Ce soir nous mangeons en terrasse, les plats locaux sont des merveilles que nos papilles dégustent et que nos estomacs emmagasinent, en vue d’un lendemain où la restitution des sucres sera, sans aucun doute aussi lente que notre allure.
Ce matin, sous un ciel bleu et dans une relative fraicheur matinale nous remontons la vallée jusqu’à Arreau. Nous changeons de vallée sur une pente douce, permettant ainsi de prendre part à un échauffement salutaire. Les premières pentes du col finissent par chatouiller nos mollets. A chaque kilomètre des panneaux indiquent le pourcentage moyen de la pente, ça encourage ou ça démoralise.
Dans cet ascenseur émotionnel la nature est un repère vertical. D’abord la forêt, ensuite le pâturage, puis un univers minéral à quelques encablures du sommet. Peyresourde est atteint puis immortalisé par un cliché. Sur la photo, Dominique, plus aventurier que jamais est passé en Haute Garonne alors que prudemment je reste dans les Hautes Pyrénées.
Descendre est un exercice facile mais la prudence est de mise alors que nous pénétrons dans Bordères-Louron afin de faire le plein de caféine. Nous retrouvons Arreau, non pas sur le baudet mais plutôt sur le bidet car pris d’une folle envie d’effectuer une vidange.
Nous attaquons Aspin. Si les deux premiers kilomètres s’effectuent dans une partie boisée le reste du trajet se déroule au soleil. De temps à autre, à la faveur d’un virage, le souffle d’une climatisation passagère est un plaisir que nous partageons au milieu des fougères mais en compagnie des taons.
C’est au mi temps de la journée que nous posons nos roues dans la partie sommitale. Les cyclistes espagnols se disputent la quantité mais pas la qualité avec les vaches et les chevaux sauvages. Face à nous, dans un décor féérique, le pic du Midi saupoudré de neige est un phare pour les alpinistes que nous ne sommes pas.
Reprenant nos montures, nous dévalons la pente en direction de Payolle. Sapin devenu Aspin, nous comprenons pourquoi, tant ce conifère occupe les pentes. Dans le hameau, les motards ont envahi l’espace où les nombreux restaurants n’arrivent pas à déboutonner nos appétits. Nous repartons par un faux plat montant qui contourne le lac. Ici tout est beauté, nous ne restons pas de marbre devant cette carrière qui eu son temps de gloire en ornant les cheminées des belles demeures du sud ouest. Désormais nous serpentons dans un décor sauvage à l’assaut d’une Hourquette qui devrait normalement se déguster dans six ans. L’impression d’avoir privatisé le col est légitime car toute circulation motorisée a quasiment disparu. Les mots nous manquent pour décrire le côté majestueux et grandiose de la montagne. Le sommet est enfin là, alors que quelques campings cars se sont déjà positionnés en vue du prochain passage du Tour de France. Nous dévalons sereinement, sur une route granuleuse, vers une vallée désormais coutumière. Arreau nous propose une coquette gargote où un panini arrosé par les bulles d’un San Pellegrino vient apaiser notre légitime faim.
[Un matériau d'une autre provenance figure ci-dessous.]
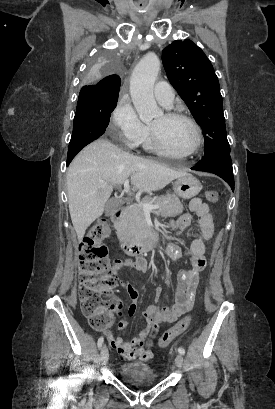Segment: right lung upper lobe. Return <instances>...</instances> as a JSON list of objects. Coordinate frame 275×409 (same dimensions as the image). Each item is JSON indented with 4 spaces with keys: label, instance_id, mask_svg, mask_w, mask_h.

Rejoindre par une douce inclinaison notre lieu de départ soulage et décrasse nos corps quelque peu endoloris par les récents efforts. Collectionneur de cols dont certains mythiques, de par ma positive altitude, je me réjouis qu’Aspin, Peyresourde et la Hourquette d’Ancizan viennent s’ajouter à ceux déjà vaincus et où se sont écrites certaines légendes.
Le bonheur lié à la réussite de notre projet se mélange à la tristesse d’une séparation, mais une chose est sure, nous recommencerons.